Interview with C.Y.T. + “You and I” Video Premiere

Japanese/US American music producer  Chris Yohei Tokunaga aka C.Y.T. is a new musical voice on the scene, blending refined song structures with electro music in a uniquely enticing way. His EP „“Nights for Days“ is coming out on December 4th and you’ll be able to see him play his tracks at his record release party at Pfeiffers Cafe on Oranienstr. 17.

Indieberlin is also debuting his video for the song  “You and I“ off the EP!

I sat down and chatted with my friend Chris about his music, Berlin’s sonic landscape, and the exciting plans he has for the future.

EL: What was the process of making your EP like?

C.Y.T.: It’s been a very long process actually. I wrote the songs more than 2 years ago and I was going through the process of learning about music production and mixing and different things, preparing myself. I got producer Jon Dark (from Evvol) to help me with the mixing. So it’s been a long time coming but it’s going to come out next Friday, the 4th of December, and I’m very happy. It’s called “Nights for Days,” it’s actually the name of a track that’s not on the EP, and I chose the name because I wrote the songs during the middle of the night a lot of the time and so the night was kinda my day time. There’s also a lot of darkness during the winter so it also sounds like it’s been night FOR DAYS. I liked the two meanings behind it.

EL: Why did you work more at night?

C.Y.T.: Well, it had to do with the fact that I wrote all these songs during the winter, except for You and I, that was in the spring. It’s a time where you’re not too bothered with things that you care about in your day to day, you can really focus on writing.

EL: You’ve been living in Berlin for 20 years now. Do you feel like a Berliner?

C.Y.T.: Berlin has definitely become my home. I feel more connected to this city than to any other place on the planet. I do feel connected to Japan and  to the States somewhat too though I only lived there for 9 months. My identity is of sort of an outsider and an ex-pat. But that identity is  very solid. I feel on the outside very solidly.

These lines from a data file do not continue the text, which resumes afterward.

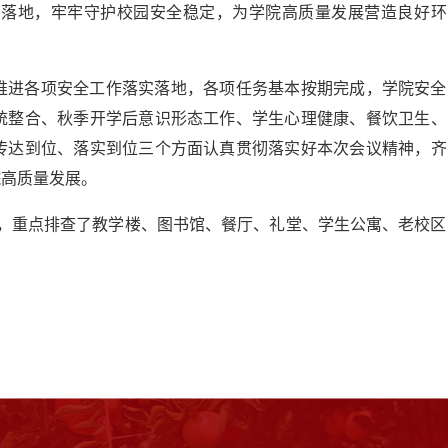
部落地，牢牢守护校园安全稳定，为学院高质量发展营造良好环
实推进各项安全工作落实落地，各项任务基本按期完成，学院安全
统整合、秋季开学后意识形态工作、学生心理健康、餐饮卫生、
传达到位、落实到位三个方面认真贯彻落实好本次会议精神，齐
院高质量发展。
，重点排查了教学楼、图书馆、餐厅、礼堂、学生公寓、老校区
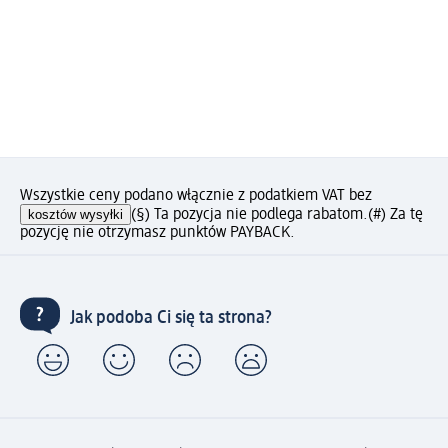
Wszystkie ceny podano włącznie z podatkiem VAT bez
kosztów wysyłki
(§) Ta pozycja nie podlega rabatom.
(#) Za tę
pozycję nie otrzymasz punktów PAYBACK.
Jak podoba Ci się ta strona?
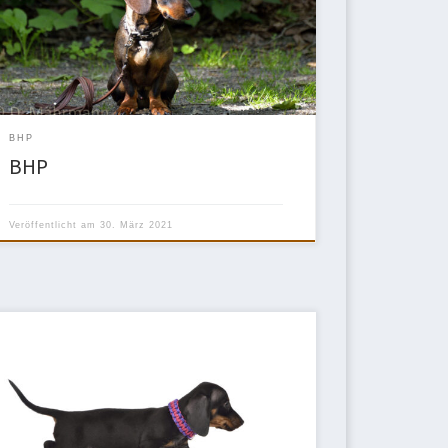
Wir halten euch auf dem aktuellen Stand, sollte sich
etwas daran ändern.Bleibt gesund und wir hoffen
auf ein baldiges Wiedersehen.Viele GrüßeAnja,
Detlef, Elke und Nina
BHP
BHP
Veröffentlicht am
30. März 2021
Liebe Vereinsmitglieder, wenn ihr euch auf die
nächsten Zuchtschauen und Ausstellungen
vorbereiten möchtet um eure Teckel gekonnt und
vorteilhaft zu präsentieren, bietet Marion Altebahne-
Langkowski am 11.10.2020 um 11 Uhr ein Ringtraining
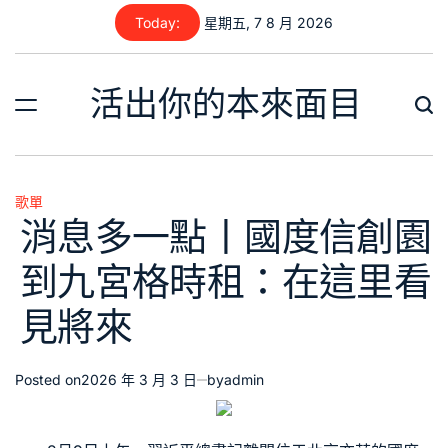
Skip
Today:
星期五, 7 8 月 2026
to
content
活出你的本來面目
歌單
Posted
消息多一點丨國度信創園
in
到九宮格時租：在這里看
見將來
Posted on
2026 年 3 月 3 日
by
admin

EL:  So you know the Berlin music scene quite well then. What do you think about it?

C.Y.T.: Berlin has a lot to offer musically. It’s allowed me to go through liking a lot of genres and to see all kinds of shows. It’s a hotbed for experimentation and all kinds of music. I’ve liked everything from hip hop to rock music and jazz and electro. It’s a good place to realize who you are, {to build} your musical identity. You get to test everything out. Berlin has it’s own way of molding people musically.

EL: Your first single “You and I“ melds darker emotions with energetic upbeat music. Would you say that’s your trademark?

C.Y.T.: No, it’s not. It’s actually quite unusual for the music I write. I took little bits of samples of a different song of mine and switched them around and made melodies out of them.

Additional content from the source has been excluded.